◆ Try it:
Where the records below show the word "first" in a line, please copy that line.

◆ Extracted entries:
== Segment start ==

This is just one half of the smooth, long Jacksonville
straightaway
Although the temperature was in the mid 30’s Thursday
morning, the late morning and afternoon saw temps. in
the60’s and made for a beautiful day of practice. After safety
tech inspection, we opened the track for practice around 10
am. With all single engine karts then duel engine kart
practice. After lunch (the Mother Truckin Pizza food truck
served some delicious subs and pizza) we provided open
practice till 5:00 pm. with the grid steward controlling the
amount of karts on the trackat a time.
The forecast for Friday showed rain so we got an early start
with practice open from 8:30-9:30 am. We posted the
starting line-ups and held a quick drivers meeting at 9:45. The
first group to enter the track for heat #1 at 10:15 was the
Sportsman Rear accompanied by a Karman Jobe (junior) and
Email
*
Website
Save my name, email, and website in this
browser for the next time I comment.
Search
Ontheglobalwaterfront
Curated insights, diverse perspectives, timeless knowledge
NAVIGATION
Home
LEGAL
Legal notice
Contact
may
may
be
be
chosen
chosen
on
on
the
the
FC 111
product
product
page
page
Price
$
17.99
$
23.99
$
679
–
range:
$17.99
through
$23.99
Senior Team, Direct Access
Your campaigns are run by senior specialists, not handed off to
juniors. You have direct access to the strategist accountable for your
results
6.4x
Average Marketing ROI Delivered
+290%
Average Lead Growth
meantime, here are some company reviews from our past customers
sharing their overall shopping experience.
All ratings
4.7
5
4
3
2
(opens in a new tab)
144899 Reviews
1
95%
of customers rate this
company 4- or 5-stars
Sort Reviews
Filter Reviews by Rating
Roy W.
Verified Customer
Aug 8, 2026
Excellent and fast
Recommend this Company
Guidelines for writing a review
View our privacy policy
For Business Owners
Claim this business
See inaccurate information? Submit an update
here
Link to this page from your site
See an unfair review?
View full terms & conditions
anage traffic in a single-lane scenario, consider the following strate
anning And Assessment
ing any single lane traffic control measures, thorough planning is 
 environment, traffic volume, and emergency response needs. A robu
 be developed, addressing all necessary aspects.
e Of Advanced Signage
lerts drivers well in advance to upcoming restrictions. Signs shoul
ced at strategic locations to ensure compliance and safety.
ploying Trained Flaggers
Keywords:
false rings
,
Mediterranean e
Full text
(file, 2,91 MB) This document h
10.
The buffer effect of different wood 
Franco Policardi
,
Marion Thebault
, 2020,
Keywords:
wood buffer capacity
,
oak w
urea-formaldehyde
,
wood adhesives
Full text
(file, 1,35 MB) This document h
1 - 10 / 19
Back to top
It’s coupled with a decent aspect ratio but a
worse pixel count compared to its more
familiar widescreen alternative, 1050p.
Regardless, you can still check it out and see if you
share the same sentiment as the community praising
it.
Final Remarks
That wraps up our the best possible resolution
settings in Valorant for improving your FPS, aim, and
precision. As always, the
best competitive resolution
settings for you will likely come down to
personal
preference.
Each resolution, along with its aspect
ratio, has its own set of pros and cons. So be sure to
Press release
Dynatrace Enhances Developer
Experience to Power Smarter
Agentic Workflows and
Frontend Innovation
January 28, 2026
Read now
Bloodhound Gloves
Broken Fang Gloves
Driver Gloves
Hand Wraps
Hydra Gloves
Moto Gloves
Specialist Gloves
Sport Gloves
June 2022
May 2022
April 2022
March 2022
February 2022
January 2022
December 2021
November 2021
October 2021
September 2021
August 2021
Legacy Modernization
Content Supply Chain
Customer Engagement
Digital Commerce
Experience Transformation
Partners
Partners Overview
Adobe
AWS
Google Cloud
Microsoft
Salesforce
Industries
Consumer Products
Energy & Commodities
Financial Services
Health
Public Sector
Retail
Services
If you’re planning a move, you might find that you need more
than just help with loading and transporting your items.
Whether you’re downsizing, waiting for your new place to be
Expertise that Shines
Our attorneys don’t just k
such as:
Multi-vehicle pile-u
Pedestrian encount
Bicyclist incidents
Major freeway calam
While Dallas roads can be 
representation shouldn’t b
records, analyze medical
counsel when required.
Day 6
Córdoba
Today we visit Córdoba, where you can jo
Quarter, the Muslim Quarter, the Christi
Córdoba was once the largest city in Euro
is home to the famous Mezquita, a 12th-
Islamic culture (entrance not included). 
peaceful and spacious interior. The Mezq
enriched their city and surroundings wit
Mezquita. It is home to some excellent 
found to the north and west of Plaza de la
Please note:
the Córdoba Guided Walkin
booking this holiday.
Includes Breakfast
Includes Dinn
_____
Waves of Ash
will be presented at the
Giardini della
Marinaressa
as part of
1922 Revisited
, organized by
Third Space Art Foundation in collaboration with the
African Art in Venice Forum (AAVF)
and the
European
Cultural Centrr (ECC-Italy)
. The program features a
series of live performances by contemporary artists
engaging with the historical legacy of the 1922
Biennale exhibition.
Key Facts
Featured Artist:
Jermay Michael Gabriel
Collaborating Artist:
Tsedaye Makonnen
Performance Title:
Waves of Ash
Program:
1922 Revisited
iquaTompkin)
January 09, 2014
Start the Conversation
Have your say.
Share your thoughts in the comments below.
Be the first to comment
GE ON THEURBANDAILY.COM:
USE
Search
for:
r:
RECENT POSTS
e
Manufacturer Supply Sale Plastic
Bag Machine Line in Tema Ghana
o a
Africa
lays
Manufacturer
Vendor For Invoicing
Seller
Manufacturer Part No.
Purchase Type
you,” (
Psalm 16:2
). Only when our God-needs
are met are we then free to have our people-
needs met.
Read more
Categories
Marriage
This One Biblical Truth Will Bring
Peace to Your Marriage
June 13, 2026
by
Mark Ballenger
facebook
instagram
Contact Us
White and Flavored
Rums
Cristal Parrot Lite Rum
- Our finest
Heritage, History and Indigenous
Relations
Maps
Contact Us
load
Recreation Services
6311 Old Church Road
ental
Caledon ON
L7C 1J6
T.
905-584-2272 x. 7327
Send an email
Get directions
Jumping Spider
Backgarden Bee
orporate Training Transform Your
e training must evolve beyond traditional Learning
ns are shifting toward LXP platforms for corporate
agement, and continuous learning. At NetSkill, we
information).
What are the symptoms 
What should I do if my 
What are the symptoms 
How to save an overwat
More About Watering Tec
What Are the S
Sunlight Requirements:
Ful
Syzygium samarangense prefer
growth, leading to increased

== Segment end ==

◆ Task answer:
first group to enter the track for heat #1 at 10:15 was the
Be the first to comment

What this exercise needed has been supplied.